Sürpriz filan dendiğine bakmayın aslında beklenen oldu…
İktidarın gayrı resmi ortağı, önceden planlanmış olduğunu trafodaki kedilerin bile hemen anladığı "Erken seçim" bombasının fitilini çekip 26 Ağustos 2018'i işaret etti. Bu durumdan "kesinlikle", "asla", "hiç" haberi olmayan Tayyip Erdoğan, son sözü söylemiş olmak uğruna 24 Haziran kararını verdi.
Ümmetin lideri, böylece ağanın kim olduğunu bir kere daha gösterdi…
Ve aynı zamanda, "İktidar erken seçim yapacak hem de 15 Temmuz 2018'de" diye iddia eden Meral Akşener'in ön görüsünü 20 gün ile çürüttü(!)
***
Farkındalar mı bilmem ama Sn. Bahçeli, her dönem "İmam hatip, başörtüsü, ey falan filan diyerek" %35-40 ile tek başına iktidar olmaya alışmış olan Erdoğan ve AKP'sinin önüne yüzde 50 artı 1'lik bir çıta koydu.
Hem de kendisi ve arkadaşlarını baraj sorunu yaşamadan AKP'nin sırtına binerek meclise taşıtacak.
Burada bir "Türk Kurmay Aklı" seziyorum...
Görünen o ki, Bahçeli ve arkadaşlarının meclise girmesi garanti, fakat Erdoğan'ın Başkan seçilmesi "olağan üstü şeyler" olmazsa hayal…
Şimdiden 24 Haziran sonrası için, "Bahçeli beni kandırdı" kokusu alıyorum…
***
AKP kanadında düne kadar koro halinde, "Ülkemiz çok iyi durumda, ekonomi uçuyor, milli gelir göğe yükseldi, IMF bile bizden borç istedi.

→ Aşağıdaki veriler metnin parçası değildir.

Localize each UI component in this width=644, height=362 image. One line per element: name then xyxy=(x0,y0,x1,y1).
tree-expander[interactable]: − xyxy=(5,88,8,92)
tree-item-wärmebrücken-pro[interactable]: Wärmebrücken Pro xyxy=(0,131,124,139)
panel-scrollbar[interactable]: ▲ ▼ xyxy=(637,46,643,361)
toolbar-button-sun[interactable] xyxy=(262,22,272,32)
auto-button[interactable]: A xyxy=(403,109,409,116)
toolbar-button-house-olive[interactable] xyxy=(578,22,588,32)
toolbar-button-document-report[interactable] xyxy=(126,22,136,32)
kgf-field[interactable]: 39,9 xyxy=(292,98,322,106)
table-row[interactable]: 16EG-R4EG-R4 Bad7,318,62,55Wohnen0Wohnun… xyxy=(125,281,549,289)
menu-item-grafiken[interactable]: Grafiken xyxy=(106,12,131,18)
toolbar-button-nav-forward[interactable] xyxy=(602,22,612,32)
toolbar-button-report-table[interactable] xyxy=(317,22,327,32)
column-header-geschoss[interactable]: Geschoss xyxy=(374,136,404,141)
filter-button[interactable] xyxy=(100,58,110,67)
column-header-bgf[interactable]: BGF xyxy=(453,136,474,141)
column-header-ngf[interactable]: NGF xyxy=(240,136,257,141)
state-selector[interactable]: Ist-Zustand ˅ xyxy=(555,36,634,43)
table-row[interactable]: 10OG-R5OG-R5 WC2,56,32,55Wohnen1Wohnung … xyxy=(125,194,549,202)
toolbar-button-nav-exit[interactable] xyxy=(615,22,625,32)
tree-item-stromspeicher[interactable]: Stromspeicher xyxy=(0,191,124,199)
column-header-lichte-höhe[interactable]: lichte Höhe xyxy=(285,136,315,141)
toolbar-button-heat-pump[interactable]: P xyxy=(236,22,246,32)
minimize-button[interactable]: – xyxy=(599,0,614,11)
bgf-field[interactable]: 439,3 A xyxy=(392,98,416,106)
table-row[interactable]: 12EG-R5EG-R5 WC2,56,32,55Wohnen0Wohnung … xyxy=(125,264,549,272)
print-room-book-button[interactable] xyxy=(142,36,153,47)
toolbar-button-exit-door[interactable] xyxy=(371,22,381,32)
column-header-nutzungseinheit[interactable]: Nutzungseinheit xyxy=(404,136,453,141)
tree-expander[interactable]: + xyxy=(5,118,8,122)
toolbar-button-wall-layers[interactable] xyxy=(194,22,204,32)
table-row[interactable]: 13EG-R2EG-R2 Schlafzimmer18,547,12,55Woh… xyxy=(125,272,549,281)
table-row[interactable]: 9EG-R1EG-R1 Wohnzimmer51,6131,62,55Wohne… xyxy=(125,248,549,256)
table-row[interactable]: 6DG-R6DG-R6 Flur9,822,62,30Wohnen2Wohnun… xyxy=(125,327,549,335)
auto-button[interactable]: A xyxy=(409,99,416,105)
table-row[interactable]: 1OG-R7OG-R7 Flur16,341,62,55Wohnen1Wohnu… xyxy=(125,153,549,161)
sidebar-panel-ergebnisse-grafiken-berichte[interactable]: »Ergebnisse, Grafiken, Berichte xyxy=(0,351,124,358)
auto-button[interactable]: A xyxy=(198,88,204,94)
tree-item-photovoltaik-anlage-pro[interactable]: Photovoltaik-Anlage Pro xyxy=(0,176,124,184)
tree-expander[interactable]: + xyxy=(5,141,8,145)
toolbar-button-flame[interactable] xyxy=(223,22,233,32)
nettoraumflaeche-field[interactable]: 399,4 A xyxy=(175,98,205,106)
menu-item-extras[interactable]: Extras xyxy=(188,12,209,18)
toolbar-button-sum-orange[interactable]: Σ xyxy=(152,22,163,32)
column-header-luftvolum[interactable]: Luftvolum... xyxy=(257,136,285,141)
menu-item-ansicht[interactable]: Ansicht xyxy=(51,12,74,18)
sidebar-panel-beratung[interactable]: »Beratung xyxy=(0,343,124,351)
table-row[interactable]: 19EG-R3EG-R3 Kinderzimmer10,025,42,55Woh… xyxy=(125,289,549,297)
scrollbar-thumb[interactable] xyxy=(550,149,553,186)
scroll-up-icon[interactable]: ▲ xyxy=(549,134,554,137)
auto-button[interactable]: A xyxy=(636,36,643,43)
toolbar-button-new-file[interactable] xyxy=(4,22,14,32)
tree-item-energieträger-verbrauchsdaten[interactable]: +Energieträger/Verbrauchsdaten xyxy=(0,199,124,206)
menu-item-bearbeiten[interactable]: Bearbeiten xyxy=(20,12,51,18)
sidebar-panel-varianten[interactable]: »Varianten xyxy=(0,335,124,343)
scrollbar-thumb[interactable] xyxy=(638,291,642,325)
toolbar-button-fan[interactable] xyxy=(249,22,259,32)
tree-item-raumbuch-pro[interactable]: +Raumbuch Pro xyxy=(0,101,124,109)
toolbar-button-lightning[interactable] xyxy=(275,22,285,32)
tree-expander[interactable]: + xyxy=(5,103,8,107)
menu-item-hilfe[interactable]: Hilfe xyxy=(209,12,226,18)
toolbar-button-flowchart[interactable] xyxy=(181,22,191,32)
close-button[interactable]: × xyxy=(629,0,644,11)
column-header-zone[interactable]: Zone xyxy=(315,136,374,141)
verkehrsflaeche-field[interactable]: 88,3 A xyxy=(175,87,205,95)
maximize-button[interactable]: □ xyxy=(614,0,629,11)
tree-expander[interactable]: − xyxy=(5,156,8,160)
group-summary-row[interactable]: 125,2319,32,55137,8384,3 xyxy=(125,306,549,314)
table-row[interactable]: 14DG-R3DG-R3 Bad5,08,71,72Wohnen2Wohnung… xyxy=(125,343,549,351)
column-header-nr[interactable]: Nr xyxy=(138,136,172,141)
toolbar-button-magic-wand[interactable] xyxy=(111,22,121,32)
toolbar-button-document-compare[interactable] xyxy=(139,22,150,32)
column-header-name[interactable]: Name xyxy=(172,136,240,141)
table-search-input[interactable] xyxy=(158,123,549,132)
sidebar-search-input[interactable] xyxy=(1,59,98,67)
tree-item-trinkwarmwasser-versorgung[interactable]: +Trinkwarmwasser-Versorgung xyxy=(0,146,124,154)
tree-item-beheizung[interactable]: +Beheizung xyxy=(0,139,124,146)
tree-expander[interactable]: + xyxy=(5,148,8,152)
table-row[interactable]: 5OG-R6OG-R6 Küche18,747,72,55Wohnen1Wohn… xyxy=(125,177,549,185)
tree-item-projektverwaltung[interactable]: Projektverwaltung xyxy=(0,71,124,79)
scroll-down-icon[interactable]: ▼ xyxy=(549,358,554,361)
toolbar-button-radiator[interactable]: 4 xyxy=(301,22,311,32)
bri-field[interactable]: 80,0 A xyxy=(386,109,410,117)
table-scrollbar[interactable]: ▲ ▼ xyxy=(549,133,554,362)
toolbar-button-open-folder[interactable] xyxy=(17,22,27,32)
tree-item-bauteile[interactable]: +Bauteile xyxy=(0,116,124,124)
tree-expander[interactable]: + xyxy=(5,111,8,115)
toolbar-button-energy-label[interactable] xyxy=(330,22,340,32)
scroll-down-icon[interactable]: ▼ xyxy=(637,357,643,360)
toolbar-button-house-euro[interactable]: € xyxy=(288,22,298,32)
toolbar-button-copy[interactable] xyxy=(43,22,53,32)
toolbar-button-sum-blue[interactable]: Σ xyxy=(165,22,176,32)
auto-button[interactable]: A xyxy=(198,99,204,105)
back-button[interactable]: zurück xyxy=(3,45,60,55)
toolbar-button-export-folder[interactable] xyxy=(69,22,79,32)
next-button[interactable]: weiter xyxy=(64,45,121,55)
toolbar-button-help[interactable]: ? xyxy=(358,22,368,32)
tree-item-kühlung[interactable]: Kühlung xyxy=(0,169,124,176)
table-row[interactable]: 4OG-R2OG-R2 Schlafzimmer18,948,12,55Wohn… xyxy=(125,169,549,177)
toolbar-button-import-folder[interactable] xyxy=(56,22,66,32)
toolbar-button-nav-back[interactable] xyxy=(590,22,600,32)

Kendi uçağımızı, gemimizi, arabamızı yapıyoruz. Dünya bizi kıskanıyor. Erken seçim istemek vatana ihanettir" vs. diyen arkadaşlar şimdi, "Tulumbada su bitti. Şimdi bizi tekrar seçin, kötü gidişe dur diyelim; ülkeyi çöküşten kurtaralım, demokrasiyi güçlendirelim, adaleti tesis edelim" filan diyorlar…
***
Şimdi burada durup önce şu soruyu soralım, "Ülkedeki her şey anlattığınız gibi güllük gülistanlıksa, niye ani bira kararla erken hatta erkenden de erken bir seçime gidiyoruz. Anlattıklarınız yalan ve aslında her şey kötüyse sizi tekrar niye seçelim. Nihayetinde bu kötü gidişin müsebbibi siz değil misiniz?"
***
İktidar mensupları, seçime girmesini engellemek için olmadık düzenekler kurdukları İYİ PARTİ ve Meral Akşener'in yolunu "demokrasi" adına açan CHP'ye saldırıyorlar.
Saldırmak ne kelime, resmen küfrediyorlar.

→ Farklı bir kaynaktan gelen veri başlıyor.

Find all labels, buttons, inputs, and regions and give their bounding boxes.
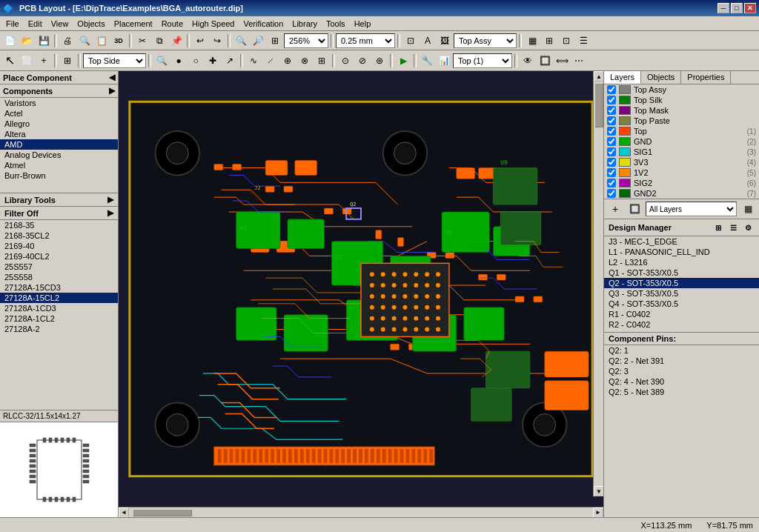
part-27128a-15cl2[interactable]: 27128A-15CL2 (0, 293, 118, 303)
dm-q3[interactable]: Q3 - SOT-353/X0.5 (604, 288, 759, 299)
tab-properties[interactable]: Properties (681, 71, 731, 84)
scroll-up[interactable]: ▲ (594, 71, 603, 82)
stat-btn[interactable]: 📊 (436, 53, 452, 69)
scroll-down[interactable]: ▼ (594, 486, 603, 496)
dm-q4[interactable]: Q4 - SOT-353/X0.5 (604, 299, 759, 309)
layer-sig1-check[interactable] (607, 147, 616, 156)
via1-btn[interactable]: ⊙ (337, 53, 354, 69)
scroll-left[interactable]: ◄ (119, 508, 129, 518)
place-component-header[interactable]: Place Component ◀ (0, 71, 118, 84)
menu-help[interactable]: Help (350, 18, 376, 30)
component-btn[interactable]: ⊞ (59, 53, 76, 69)
part-27128a-1cd3[interactable]: 27128A-1CD3 (0, 303, 118, 313)
top1-select[interactable]: Top (1) GND (2) SIG1 (3) (453, 53, 512, 68)
scroll-thumb[interactable] (594, 83, 603, 127)
export-button[interactable]: 📋 (93, 33, 110, 49)
layer-top-assy-check[interactable] (607, 85, 616, 94)
zoom-out-button[interactable]: 🔍 (233, 33, 249, 49)
comp-burr[interactable]: Burr-Brown (0, 170, 118, 181)
dm-list-btn[interactable]: ☰ (726, 221, 740, 234)
layer-options-btn[interactable]: ▦ (740, 201, 756, 217)
menu-library[interactable]: Library (288, 18, 322, 30)
comp-atmel[interactable]: Atmel (0, 160, 118, 170)
all-layers-select[interactable]: All Layers Top Layers Bottom Layers (646, 202, 737, 216)
btn-a[interactable]: ▦ (524, 33, 540, 49)
plus-btn[interactable]: + (36, 53, 52, 69)
layer-1v2-check[interactable] (607, 168, 616, 177)
part-27128a-15cd3[interactable]: 27128A-15CD3 (0, 282, 118, 293)
via3-btn[interactable]: ⊛ (371, 53, 388, 69)
dm-q1[interactable]: Q1 - SOT-353/X0.5 (604, 267, 759, 278)
menu-tools[interactable]: Tools (322, 18, 350, 30)
menu-view[interactable]: View (47, 18, 73, 30)
scroll-right[interactable]: ► (593, 508, 603, 518)
btn-b[interactable]: ⊞ (541, 33, 557, 49)
layer-gnd-check[interactable] (607, 137, 616, 146)
btn-c[interactable]: ⊡ (558, 33, 574, 49)
zoom-select[interactable]: 256% 128% 64% 400% (284, 33, 328, 48)
open-button[interactable]: 📂 (19, 33, 35, 49)
dm-r1[interactable]: R1 - C0402 (604, 309, 759, 319)
zoom-in-button[interactable]: 🔎 (250, 33, 266, 49)
text-button[interactable]: A (420, 33, 436, 49)
layer-side-select[interactable]: Top Side Bottom Side (83, 53, 146, 68)
tab-objects[interactable]: Objects (641, 71, 681, 84)
part-25s557[interactable]: 25S557 (0, 262, 118, 272)
grid-btn[interactable]: ⊞ (314, 53, 330, 69)
dm-l1[interactable]: L1 - PANASONIC_ELL_IND (604, 247, 759, 257)
cross-btn[interactable]: ✚ (205, 53, 221, 69)
layer-top-paste-check[interactable] (607, 116, 616, 125)
menu-route[interactable]: Route (157, 18, 188, 30)
search-btn[interactable]: 🔍 (153, 53, 170, 69)
library-tools-header[interactable]: Library Tools ▶ (0, 193, 118, 207)
layer-top-mask-check[interactable] (607, 106, 616, 115)
menu-high-speed[interactable]: High Speed (188, 18, 239, 30)
h-scroll-thumb[interactable] (133, 509, 192, 516)
layer-top-silk-check[interactable] (607, 96, 616, 104)
route2-btn[interactable]: ⟋ (262, 53, 279, 69)
run-btn[interactable]: ▶ (395, 53, 411, 69)
layer-3v3-check[interactable] (607, 158, 616, 167)
pcb-canvas[interactable]: U5 U2 U6 U3 J2 Q2 U9 (119, 71, 603, 507)
select-btn[interactable]: ↖ (1, 53, 18, 69)
layer-gnd2-check[interactable] (607, 189, 616, 198)
dm-q2[interactable]: Q2 - SOT-353/X0.5 (604, 278, 759, 288)
more-btn[interactable]: ⋯ (571, 53, 587, 69)
v-scrollbar[interactable]: ▲ ▼ (593, 71, 603, 496)
rubber-btn[interactable]: ⬜ (19, 53, 35, 69)
comp-allegro[interactable]: Allegro (0, 119, 118, 129)
layer-top-check[interactable] (607, 127, 616, 136)
tab-layers[interactable]: Layers (604, 71, 641, 84)
comp-varistors[interactable]: Varistors (0, 98, 118, 108)
dm-settings-btn[interactable]: ⚙ (741, 221, 755, 234)
flip-btn[interactable]: ⟺ (554, 53, 570, 69)
part-2168-35[interactable]: 2168-35 (0, 220, 118, 230)
close-button[interactable]: ✕ (744, 3, 756, 13)
comp-amd[interactable]: AMD (0, 139, 118, 150)
dot-btn[interactable]: ● (170, 53, 187, 69)
dm-grid-btn[interactable]: ⊞ (712, 221, 725, 234)
dm-r2[interactable]: R2 - C0402 (604, 319, 759, 330)
import-btn[interactable]: ⊗ (296, 53, 313, 69)
part-2169-40cl2[interactable]: 2169-40CL2 (0, 251, 118, 262)
minimize-button[interactable]: ─ (717, 3, 729, 13)
export2-btn[interactable]: ⊕ (279, 53, 296, 69)
dm-l2[interactable]: L2 - L3216 (604, 257, 759, 267)
menu-verification[interactable]: Verification (239, 18, 288, 30)
drc-btn[interactable]: 🔧 (419, 53, 435, 69)
dm-j3[interactable]: J3 - MEC-1_EDGE (604, 236, 759, 247)
via2-btn[interactable]: ⊘ (354, 53, 371, 69)
arrow-btn[interactable]: ↗ (222, 53, 238, 69)
route1-btn[interactable]: ∿ (245, 53, 262, 69)
maximize-button[interactable]: □ (731, 3, 743, 13)
zoom-fit-button[interactable]: ⊞ (267, 33, 283, 49)
comp-altera[interactable]: Altera (0, 129, 118, 139)
menu-file[interactable]: File (1, 18, 24, 30)
redo-button[interactable]: ↪ (209, 33, 225, 49)
print-button[interactable]: 🖨 (59, 33, 76, 49)
part-2168-35cl2[interactable]: 2168-35CL2 (0, 230, 118, 241)
thickness-select[interactable]: 0.25 mm 0.1 mm 0.5 mm (336, 33, 395, 48)
part-27128a-2[interactable]: 27128A-2 (0, 324, 118, 334)
menu-edit[interactable]: Edit (24, 18, 47, 30)
layer-props-btn[interactable]: 🔲 (626, 201, 643, 217)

E tabi en iyi bildikleri şey bu…
***
Kolay değil, gözüne far tutulmuş tavşan gibi oldular…
Sanki 2002'de muhtar bile olamayacak olan Erdoğan'ın siyasi yasağını "demokrasi" adına kaldırıp, Siirt seçimlerini tekrar yaptırarak önünü açan aynı CHP değilmiş gibi…
***
Ey halkım!
Bırakın, on altı senedir Machiavelli'e rahmet okutanların şimdi ahlak abidesi kesilmesine.
Gülün geçin, Güneş Motel'e benzetme şaklabanlığını…
Geçin anam, "Biz yaparsak mübah, başkası yaparsa günah" edebiyatını…
Söz konusu vatansa; "Burcu Köksal(Afyonkarahisar), Mustafa Tuncer(Amasya), Nihat Yeşil(Ankara), Hüseyin Yıldız(Aydın), Ahmet Akın(Balıkesir), Mehmet Göker(Burdur), Nurhayat Altaca Kayışoğlu(Bursa), Erkan Aydın(Bursa), Tufan Köse(Çorum), Okan Gaytancıoğlu(Edirne),Tacettin Bayır(İzmir), Çetin Arık(Kayseri), Fatma Kaptan Hürriyet(Kocaeli), Ömer Fethi Gürer(Niğde), Ünal Demirtaş(Zonguldak)" teferruattır……
Ve bu isimler tarihe altın harflerle yazılacaktır…
***
Hakkını teslim etmek lazım CHP, uzun yıllardır ilk defa millî bir hareket yapmış; Türkiye'nin ve demokrasinin önünü açmıştır…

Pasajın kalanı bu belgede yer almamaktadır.